Not at first glance, but the following chapters are perhaps just as disturbing as the beginning. The novel attempts to describe the kind of violence which is nearly imperceptible to outsiders – emotional and psychological violence. We meet Emma and her husband Rick at their university reunion. Emma works for a local theatre company and she is friends with her boss Gay and her partner Sophie, a psychologist. Rick is an ambitious gynaecologist with a roving eye who treats Emma like a trophy, not a wife. She is aware of his numerous affairs, but turns a blind eye until she encounters Craig, her first big love, at the event. He is visiting from the UK where he’d settled many years ago. Faced with the question of what could have been, Emma begins to re-examine her life.

All is brought to an abrupt end the evening of the reunion when Emma, distressed about not being able to reach her mother nor their domestic worker Lizzie on their phones, abandons the alumni gathering and rushes back to discover her mother brutally murdered in their home, a mansion on a vast property meant for a large family with kids. Despite many attempts, Emma and Rick are childless. Their infertility is a source of great distress to Emma. The couple drifts further apart during the murder investigation and the tensions between them escalate upon the arrival of Ross, Emma’s troubled brother who lives in Australia. Emma is convinced that the main suspect in their mother’s murder – their gardener who is missing – could not be responsible for the gruesome deed although most clues point to the contrary. When her mother’s lawyer explains the unexpected wishes of the dead woman to her family, everyone is taken by surprise. And then Emma encounters a sickly sweet smell in their garden and the events of the night of the murder take on another evil twist.

Craig, a former policeman turned security expert, assists Emma in her search for truth. She refuses to look at the facts alone when her gut feeling tells her that they simply do not make sense. Craig trusts her intuition and applies his investigative skills to help her. Everything becomes even more complicated when they rediscovers their long-buried feelings for each other and begin falling in love again.

The main narrative is interspersed with a sequence of dark images from the past which gradually reveal the portrayal of the horrendous abuse of a child. It is clear that the child grew up to be one of the protagonists, an innocent victim turned ruthless perpetrator, but Power keeps the plot cards close to her chest and has the reader guessing who did what until the spectacular showdown at the very end.

Things Unseen is a fast-paced, haunting thriller which addresses our most intimate fears of invasions and violations in the context of present-day crime realities of the country, but also free of the socio-political context. What Emma and her family members experience could happen to anyone anywhere in the world. The challenges of the betrayals and losses she faces in her marriage will be known to many women, independent of race and class.
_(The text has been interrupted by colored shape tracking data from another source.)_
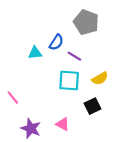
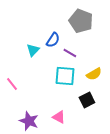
cyan triangle: (35, 53) -> (33, 50), turned -40
pink line: (13, 98) -> (12, 84), moved

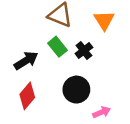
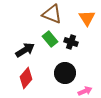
black cross: (84, 51) -> (71, 42), turned -32

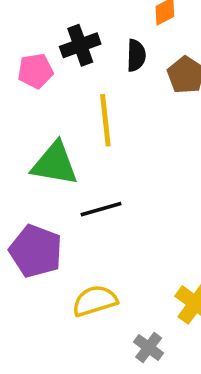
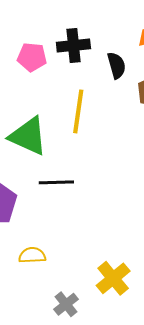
black semicircle: (136, 55) -> (117, 65), turned -32
yellow semicircle: (95, 301) -> (32, 255), size x0.7

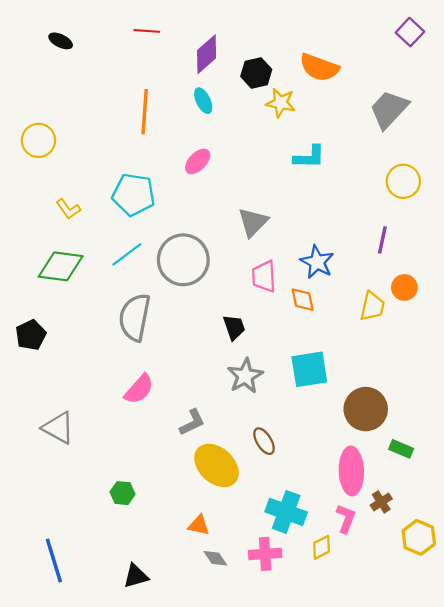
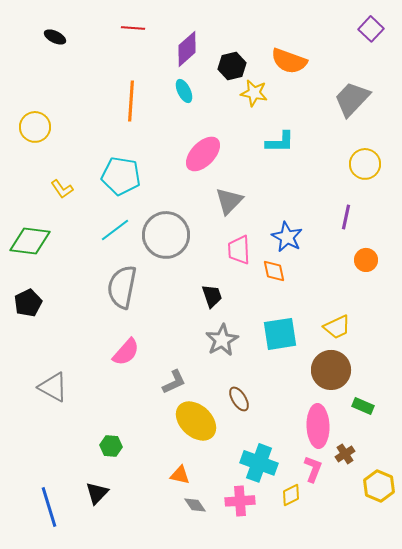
pink ellipse: (198, 161) -> (203, 154), moved, size x1.5
green diamond: (61, 266) -> (30, 241), moved
yellow trapezoid: (372, 306) -> (337, 327), moved, turned 52
black triangle: (136, 576) -> (97, 493), moved, turned -30

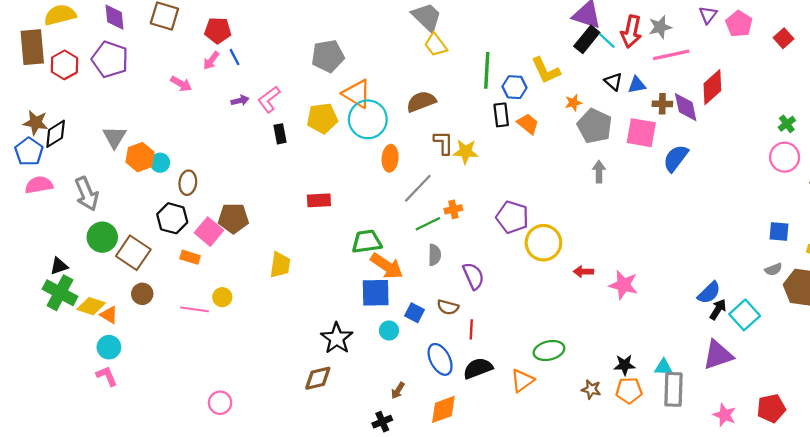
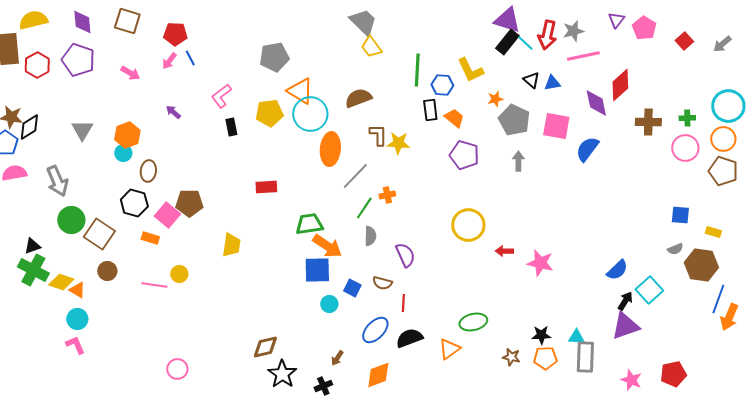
pink arrow: (181, 84) -> (130, 73), moved
purple arrow: (240, 100) -> (173, 112), moved, turned -126
brown cross: (662, 104) -> (648, 122), moved, size x1.4
green cross: (787, 124) -> (687, 118), turned 35
orange hexagon: (140, 157) -> (127, 135), moved
orange ellipse: (390, 158) -> (330, 149), size x1.4
purple pentagon: (512, 217) -> (464, 155), moved
green line: (428, 224) -> (364, 208), turned -30
black arrow: (718, 309) -> (625, 301), moved
black star: (337, 338) -> (282, 374), moved
blue ellipse: (440, 359) -> (375, 330), turned 72

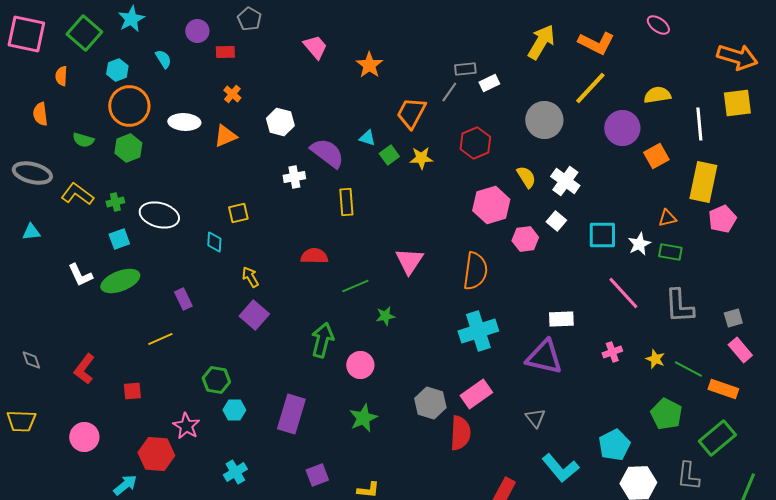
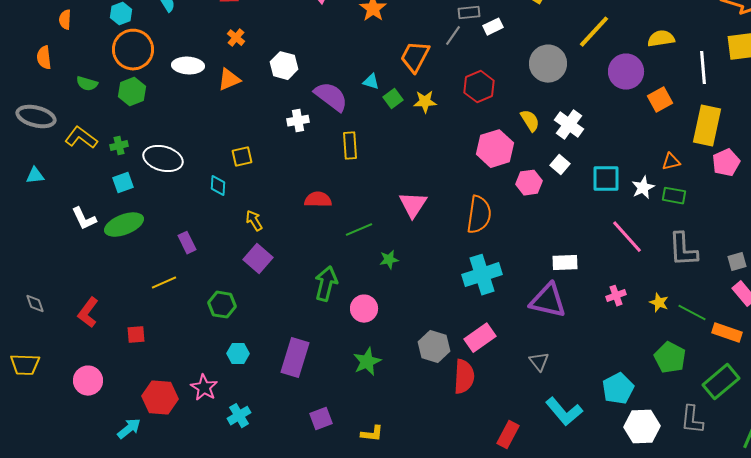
green hexagon: (216, 380) -> (222, 305), moved
pink star: (186, 426) -> (204, 388), moved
The madness of grief and the inability to make sane choices when you are in its grips are part of the story. And Johannesburg, with all its social woes, is very much a character in the novel. Readers will recognise the everyday realities of the upper-middle-classes – the glamour and the horror of the rich and beautiful – but these form only part of the narrative drive, not a closer study of the underlying societal struggles.

Power is a scriptwriter and editor. Her dialogues are vivid, her characters are recognisable, and feel real. She has a wicked sense of humour which shines through despite the sombre themes. At the heart of her novel is a love story, a woman’s quest to reclaim and follow her dreams despite the horrific circumstances she finds herself in. Emma is surrounded by a tightly knit group of friends who help her to pull through and pursue her own path towards fulfilment. The characters grow on one as the story progresses and one can only hope for a sequel.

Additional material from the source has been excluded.